━━━ Input

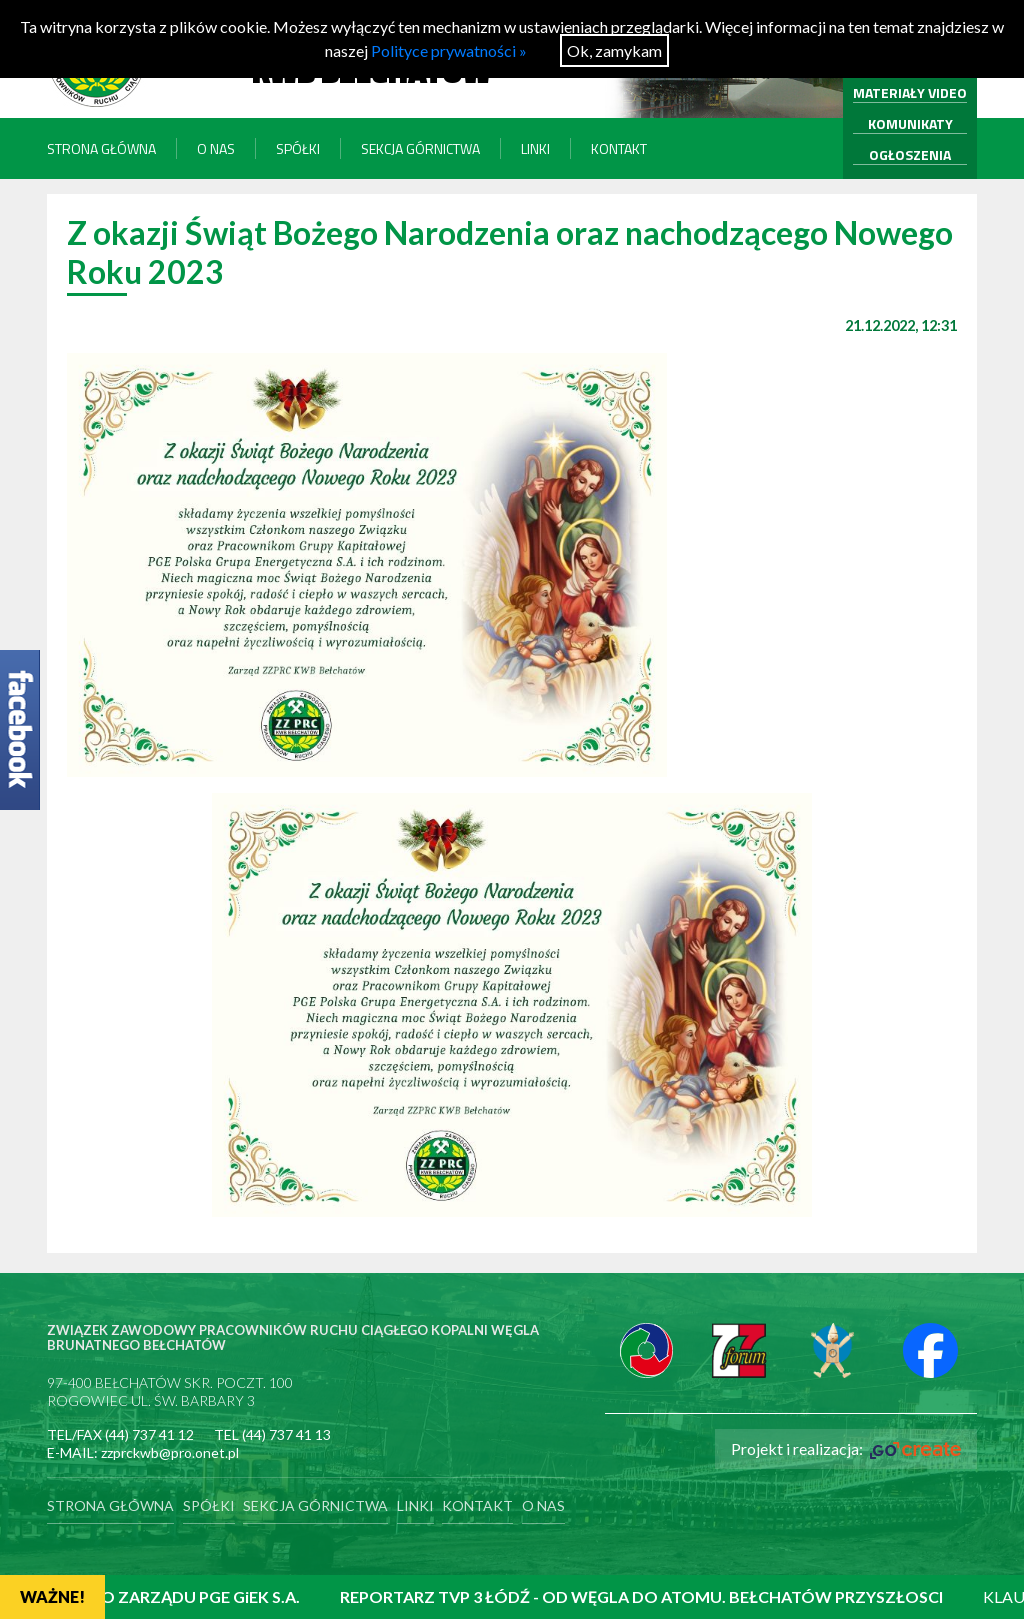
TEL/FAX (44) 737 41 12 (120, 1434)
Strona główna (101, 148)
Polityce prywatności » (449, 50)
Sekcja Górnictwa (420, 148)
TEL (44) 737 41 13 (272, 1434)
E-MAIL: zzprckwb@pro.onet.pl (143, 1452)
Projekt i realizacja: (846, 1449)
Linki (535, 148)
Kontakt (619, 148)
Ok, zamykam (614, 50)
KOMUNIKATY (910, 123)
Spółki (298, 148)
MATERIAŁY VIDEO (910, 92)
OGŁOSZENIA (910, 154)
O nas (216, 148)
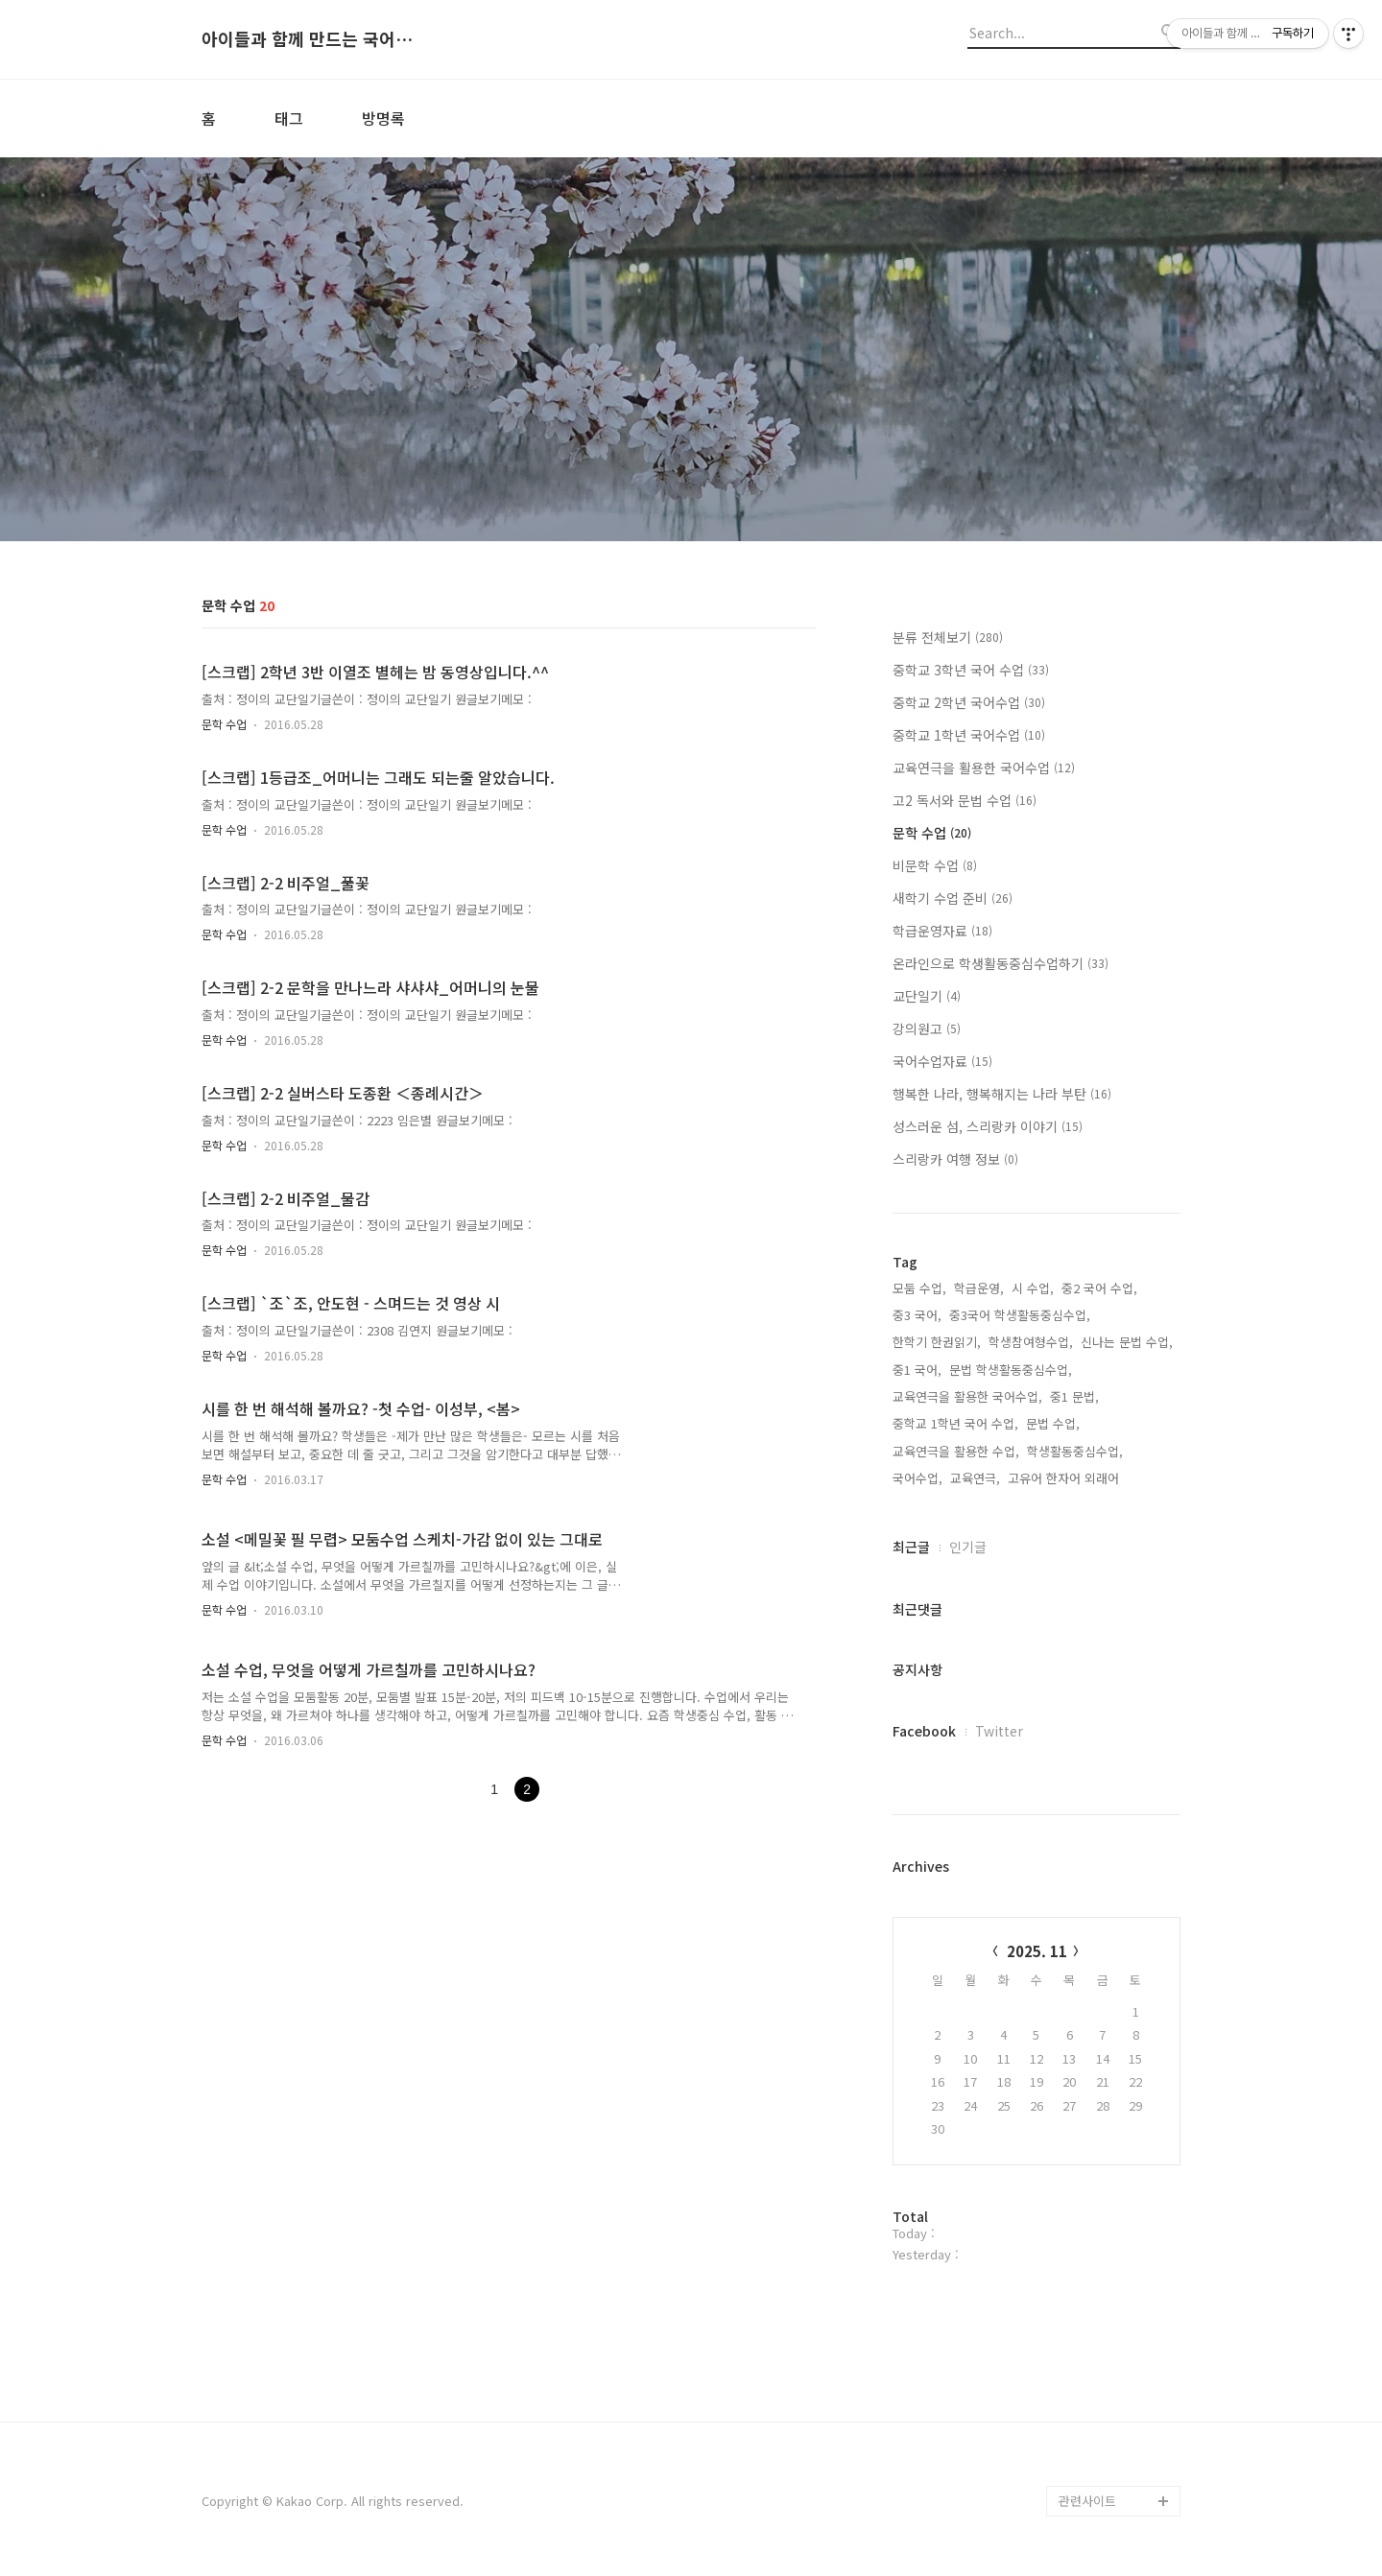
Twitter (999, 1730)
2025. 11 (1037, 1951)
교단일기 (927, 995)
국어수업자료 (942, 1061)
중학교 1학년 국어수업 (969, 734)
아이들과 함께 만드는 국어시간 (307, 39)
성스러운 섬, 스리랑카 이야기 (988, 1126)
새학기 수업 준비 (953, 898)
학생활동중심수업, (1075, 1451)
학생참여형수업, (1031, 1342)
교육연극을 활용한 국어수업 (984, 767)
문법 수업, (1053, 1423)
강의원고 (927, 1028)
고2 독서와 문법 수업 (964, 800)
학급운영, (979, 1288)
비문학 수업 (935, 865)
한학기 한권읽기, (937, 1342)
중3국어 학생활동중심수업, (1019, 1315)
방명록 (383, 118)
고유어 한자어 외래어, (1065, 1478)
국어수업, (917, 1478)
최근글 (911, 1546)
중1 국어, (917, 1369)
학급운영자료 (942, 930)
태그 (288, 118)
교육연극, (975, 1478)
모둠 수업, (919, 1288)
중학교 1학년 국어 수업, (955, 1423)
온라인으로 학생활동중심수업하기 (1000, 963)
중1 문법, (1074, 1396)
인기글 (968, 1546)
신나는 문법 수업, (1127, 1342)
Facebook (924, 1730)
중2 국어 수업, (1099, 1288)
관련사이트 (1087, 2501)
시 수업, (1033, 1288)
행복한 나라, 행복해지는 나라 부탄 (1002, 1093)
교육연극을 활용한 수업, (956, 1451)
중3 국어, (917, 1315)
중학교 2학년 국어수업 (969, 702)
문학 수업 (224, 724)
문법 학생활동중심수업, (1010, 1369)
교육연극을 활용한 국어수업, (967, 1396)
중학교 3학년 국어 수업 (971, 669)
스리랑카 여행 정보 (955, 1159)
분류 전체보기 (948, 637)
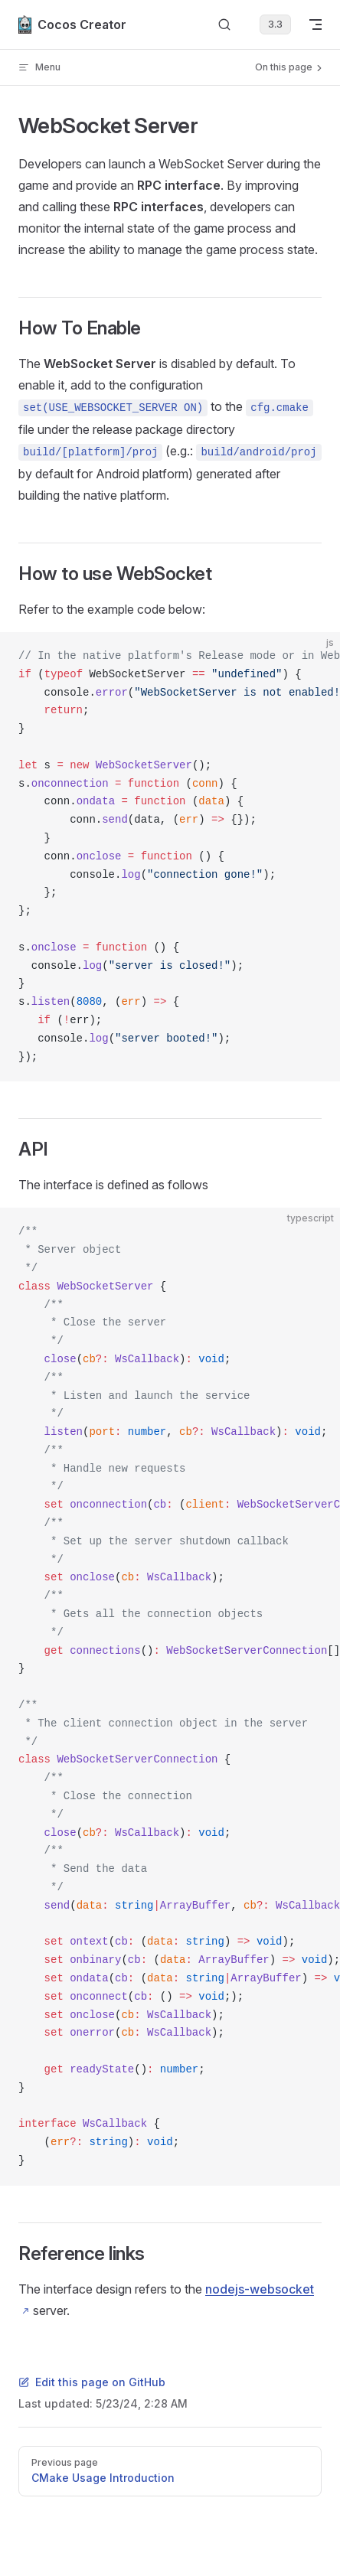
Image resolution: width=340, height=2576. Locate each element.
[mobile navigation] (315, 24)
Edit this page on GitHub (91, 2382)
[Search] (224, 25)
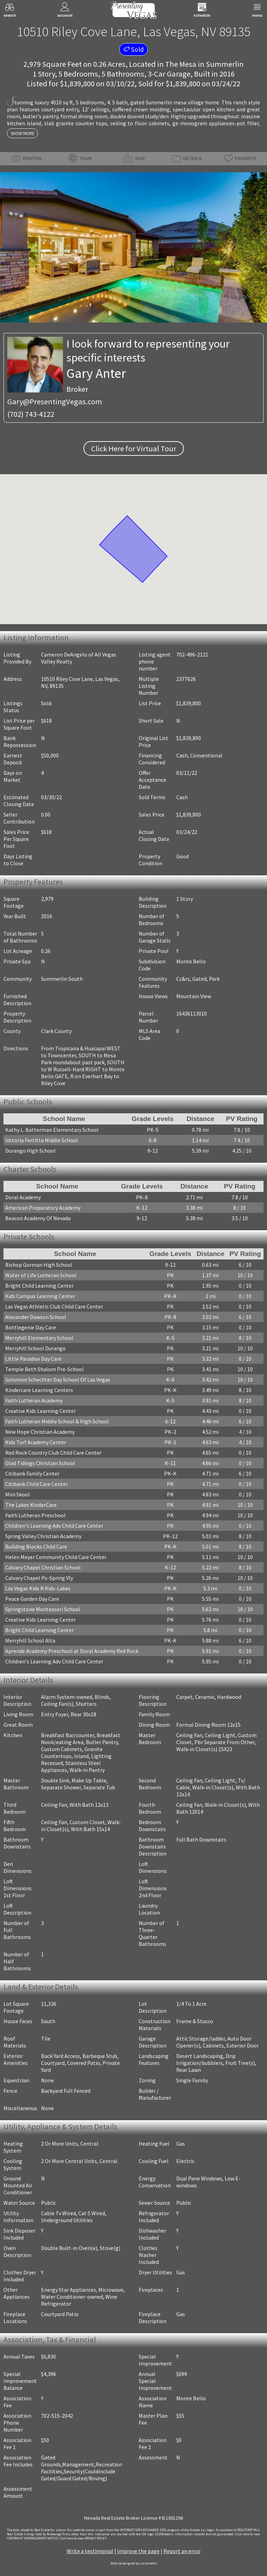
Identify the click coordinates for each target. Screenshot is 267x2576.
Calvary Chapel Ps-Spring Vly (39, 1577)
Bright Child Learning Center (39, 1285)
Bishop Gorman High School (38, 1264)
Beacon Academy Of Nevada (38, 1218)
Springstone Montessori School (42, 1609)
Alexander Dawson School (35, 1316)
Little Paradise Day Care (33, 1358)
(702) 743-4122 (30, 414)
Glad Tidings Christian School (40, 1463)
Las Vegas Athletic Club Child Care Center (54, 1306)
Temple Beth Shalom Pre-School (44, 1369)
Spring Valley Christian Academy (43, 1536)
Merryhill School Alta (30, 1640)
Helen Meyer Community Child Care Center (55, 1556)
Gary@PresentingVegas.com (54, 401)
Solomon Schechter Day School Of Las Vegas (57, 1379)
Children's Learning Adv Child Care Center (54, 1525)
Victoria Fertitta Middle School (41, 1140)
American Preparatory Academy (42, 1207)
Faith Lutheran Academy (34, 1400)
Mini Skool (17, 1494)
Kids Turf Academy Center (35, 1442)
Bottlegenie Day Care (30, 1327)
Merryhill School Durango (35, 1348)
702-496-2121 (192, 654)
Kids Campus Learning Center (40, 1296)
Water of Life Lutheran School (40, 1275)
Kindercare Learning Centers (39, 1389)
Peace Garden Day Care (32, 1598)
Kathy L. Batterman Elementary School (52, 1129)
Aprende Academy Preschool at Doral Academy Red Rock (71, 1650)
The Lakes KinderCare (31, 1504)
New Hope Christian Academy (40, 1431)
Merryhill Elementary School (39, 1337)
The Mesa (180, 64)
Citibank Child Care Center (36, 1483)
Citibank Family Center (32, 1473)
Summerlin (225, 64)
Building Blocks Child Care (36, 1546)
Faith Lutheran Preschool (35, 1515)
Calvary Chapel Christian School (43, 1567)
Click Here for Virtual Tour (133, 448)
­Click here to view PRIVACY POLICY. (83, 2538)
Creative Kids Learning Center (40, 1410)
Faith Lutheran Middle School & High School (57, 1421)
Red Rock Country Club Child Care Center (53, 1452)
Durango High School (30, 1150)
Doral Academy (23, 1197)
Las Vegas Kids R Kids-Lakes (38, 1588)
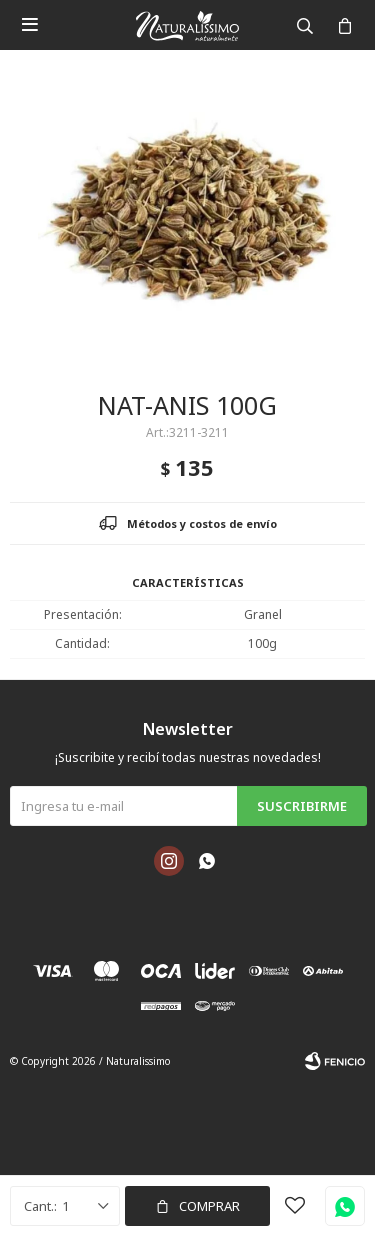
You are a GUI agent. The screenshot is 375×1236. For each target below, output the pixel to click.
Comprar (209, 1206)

━━━━━━

▸ **About this task**: The answer must match the entries above line for line, with the pictures dropped.

▸ **Response below**:
TEL/FAX (44) 737 41 12 (120, 1434)
Strona główna (101, 148)
Polityce prywatności » (449, 50)
Sekcja Górnictwa (420, 148)
TEL (44) 737 41 13 (272, 1434)
E-MAIL: zzprckwb@pro.onet.pl (143, 1452)
Projekt i realizacja: (846, 1449)
Linki (535, 148)
Kontakt (619, 148)
Ok, zamykam (614, 50)
KOMUNIKATY (910, 123)
Spółki (298, 148)
MATERIAŁY VIDEO (910, 92)
OGŁOSZENIA (910, 154)
O nas (216, 148)
Twitter (999, 1730)
2025. 11 (1037, 1951)
교단일기 (927, 995)
국어수업자료 (942, 1061)
중학교 1학년 국어수업 (969, 734)
아이들과 함께 만드는 국어시간 (307, 39)
성스러운 섬, 스리랑카 이야기 (988, 1126)
새학기 수업 준비 (953, 898)
학생활동중심수업, (1075, 1451)
학생참여형수업, (1031, 1342)
교육연극을 활용한 국어수업 (984, 767)
문법 수업, (1053, 1423)
강의원고 (927, 1028)
고2 독서와 문법 수업 (964, 800)
학급운영, (979, 1288)
비문학 수업 (935, 865)
한학기 한권읽기, (937, 1342)
중3국어 학생활동중심수업, (1019, 1315)
방명록 (383, 118)
고유어 한자어 외래어, (1065, 1478)
국어수업, (917, 1478)
최근글 (911, 1546)
중1 국어, (917, 1369)
학급운영자료 (942, 930)
태그 (288, 118)
교육연극, (975, 1478)
모둠 수업, (919, 1288)
중학교 1학년 국어 수업, (955, 1423)
온라인으로 학생활동중심수업하기 (1000, 963)
중1 문법, (1074, 1396)
인기글 (968, 1546)
신나는 문법 수업, (1127, 1342)
Facebook (924, 1730)
중2 국어 수업, (1099, 1288)
관련사이트 (1087, 2501)
시 수업, (1033, 1288)
행복한 나라, 행복해지는 나라 부탄 (1002, 1093)
교육연극을 활용한 수업, (956, 1451)
중3 국어, (917, 1315)
중학교 2학년 국어수업 (969, 702)
문학 수업 (224, 724)
문법 학생활동중심수업, (1010, 1369)
교육연극을 활용한 국어수업, (967, 1396)
중학교 3학년 국어 수업 (971, 669)
스리랑카 여행 정보 (955, 1159)
분류 전체보기 (948, 637)
Image resolution: width=340, height=2576. Locate each element.
[mobile navigation] (315, 24)
Edit this page on GitHub (91, 2382)
[Search] (224, 25)
Identify the click coordinates for each target. Screenshot is 267x2576.
Calvary Chapel Ps-Spring Vly (39, 1577)
Bright Child Learning Center (39, 1285)
Bishop Gorman High School (38, 1264)
Beacon Academy Of Nevada (38, 1218)
Springstone Montessori School (42, 1609)
Alexander Dawson School (35, 1316)
Little Paradise Day Care (33, 1358)
(702) 743-4122 (30, 414)
Glad Tidings Christian School (40, 1463)
Las Vegas Athletic Club Child Care Center (54, 1306)
Temple Beth Shalom Pre-School (44, 1369)
Spring Valley Christian Academy (43, 1536)
Merryhill School Alta (30, 1640)
Helen Meyer Community Child Care Center (55, 1556)
Gary@PresentingVegas.com (54, 401)
Solomon Schechter Day School Of Las Vegas (57, 1379)
Children's Learning Adv Child Care Center (54, 1525)
Victoria Fertitta Middle School (41, 1140)
American Preparatory Academy (42, 1207)
Faith Lutheran Academy (34, 1400)
Mini Skool (17, 1494)
Kids Turf Academy Center (35, 1442)
Bottlegenie Day Care (30, 1327)
Merryhill School Durango (35, 1348)
702-496-2121 (192, 654)
Kids Campus Learning Center (40, 1296)
Water of Life Lutheran School (40, 1275)
Kindercare Learning Centers (39, 1389)
Peace Garden Day Care (32, 1598)
Kathy L. Batterman Elementary School (52, 1129)
Aprende Academy Preschool at Doral Academy Red Rock (71, 1650)
The Lakes KinderCare (31, 1504)
New Hope Christian Academy (40, 1431)
Merryhill Elementary School (39, 1337)
The Mesa (180, 64)
Citibank Child Care Center (36, 1483)
Citibank Family Center (32, 1473)
Summerlin (225, 64)
Building Blocks Child Care (36, 1546)
Faith Lutheran Preschool (35, 1515)
Calvary Chapel Christian School (43, 1567)
Click Here for Virtual Tour (133, 448)
­Click here to view PRIVACY POLICY. (83, 2538)
Creative Kids Learning Center (40, 1410)
Faith Lutheran Middle School & High School (57, 1421)
Red Rock Country Club Child Care Center (53, 1452)
Durango High School (30, 1150)
Doral Academy (23, 1197)
Las Vegas Kids R Kids-Lakes (38, 1588)
You are a GUI agent. The screenshot is 375×1236. For each target below, output the pixel to click.
Comprar (209, 1206)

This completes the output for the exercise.